(© Charles Duprat / Opéra de Paris)
Opéra-Bastille les 23/27 sept et 1 & 6 octobre 2017 – 3h20 avec entracte
Cette production de Bob Wilson revient pour quelques dates sur la scène de l’Opéra Bastille où son univers hypnotique et immobile font naître un nouveau rapport au plateau, décomposant le temps et l’espace jusqu’à tendre à l’intemporalité.
Avec Pelléas et Mélisande, le drame symboliste de Maurice Maeterlinck qui offrait à Claude Debussy la matière à une composition impressionniste, traversée par une musique qui n’est qu’ondes et frémissements, le grand Bob crée une partition en correspondance parfaite où son inspiration formelle/abstraite (images – lumières – scénographie) et son épure extrême, captent la dimension allégorique, allusive et onirique de l’œuvre.
L’intrigue est celle d’un amour impossible qui s’inspire de la légende médiévale de Tristan et Iseult. Lors d’une partie de chasse, Golaud, prince au royaume imaginaire d’Allemonde, se perd dans la forêt et rencontre Mélisande en pleurs au bord d’une fontaine.
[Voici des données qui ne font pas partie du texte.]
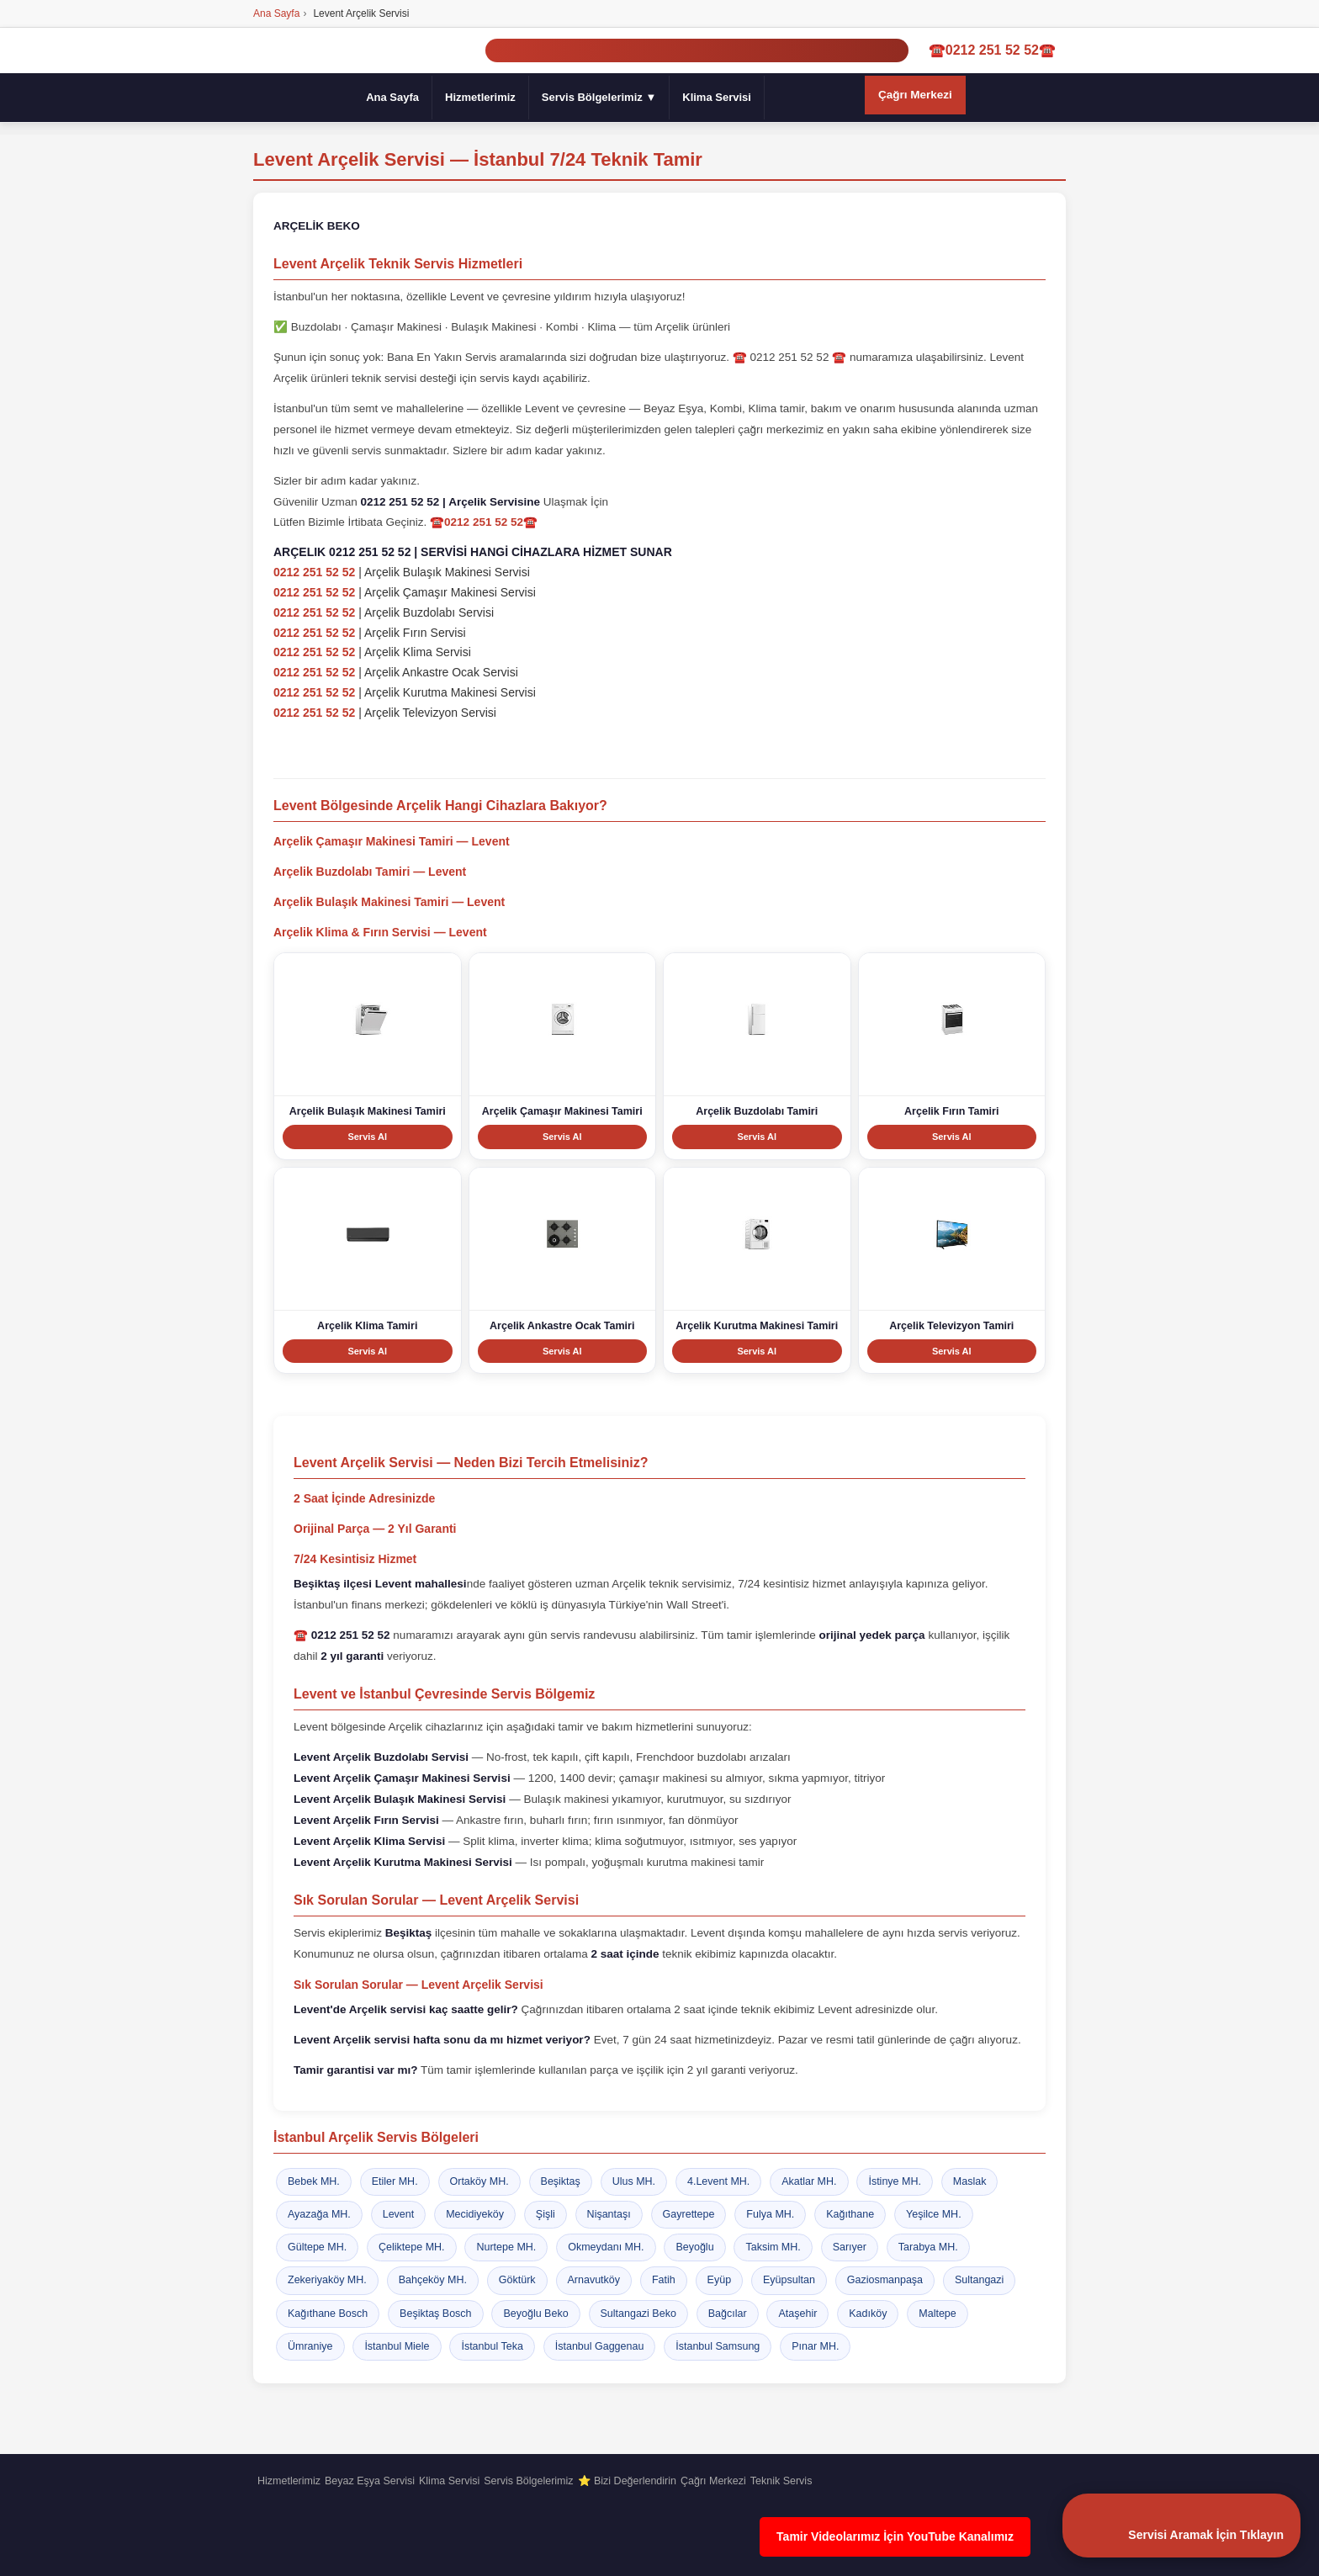 Image resolution: width=1319 pixels, height=2576 pixels. Describe the element at coordinates (609, 2214) in the screenshot. I see `Nişantaşı` at that location.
Il décide de la prendre pour femme et rentre dans son château sans ne rien connaitre du passé de son épouse.
Mélisande y rencontre Pelléas, le demi- frère de Golaud et très vite ils tombent amoureux l’un de l’autre, d’un amour chaste et innocent, alors que le pays s’enlise dans les conflits et s’obscurcit à mesure que la vie du père de Pelléas s’amenuise dans une chambre du domaine. Geneviève, mère des deux princes, et Arkel, souverain d’Allemonde, pressentent le malheur qui plane, impuissants.
Golaud, s’percevant du lien qui réunit les deux jeunes amants, se consume peu à peu dans la jalousie tandis que son fils, Yniold, né d’un premier lit, devient le témoin et le complice de son supplice.
D’une unité virtuose, la mise en scène immaculée de Bob Wilson s’empare avec un puissant geste pictural de ces visions évanescentes dont les chanteurs/comédiens à la gestuelle inspirée du théâtre nô impriment un jeu millimétré et hiératique
Rongé par le désespoir et la rage, il tue son frère Pelléas et blesse grièvement Mélisande qui s’éteindra, emportant avec elle ses lourds secrets, sans que Golaud ne parvienne à établir la vérité des sentiments qui l’unissaient à Pelléas.
A l’abri en fond de scène d’un à-plat lumineux sur lequel se projettent différents tons au gré des changements de situation et d’affect des personnages, les décors abstraits propres au vocabulaire « wilsonien » apparaissent, se succèdent puis disparaissent.
Le tout orchestré dans un espace aux lignes géométriques qui ouvre ou délimite la perspective et embrasse à merveille le conte métaphysique. Et ses personnages aux prises avec les éléments naturels, opaques du Royaume d’Allemonde où leur inconscient en est le miroir trouble.
D’une unité virtuose, la mise en scène immaculée de Bob Wilson s’empare avec un puissant geste pictural de ces visions évanescentes dont les chanteurs/comédiens à la gestuelle inspirée du théâtre nô impriment un jeu millimétré et hiératique.
L’orchestre de l’Opéra de Paris dirigé d’une main inspirée par Philippe Jourdan et les voix pures à la transparence magnifiée sacralisent l’emprise du drame intemporel emprunte de mystères, de secrètes motivations et de passion inaccomplie.
Quand l’art protéiforme du maître texan rencontre l’écriture debussyste pour une osmose totale.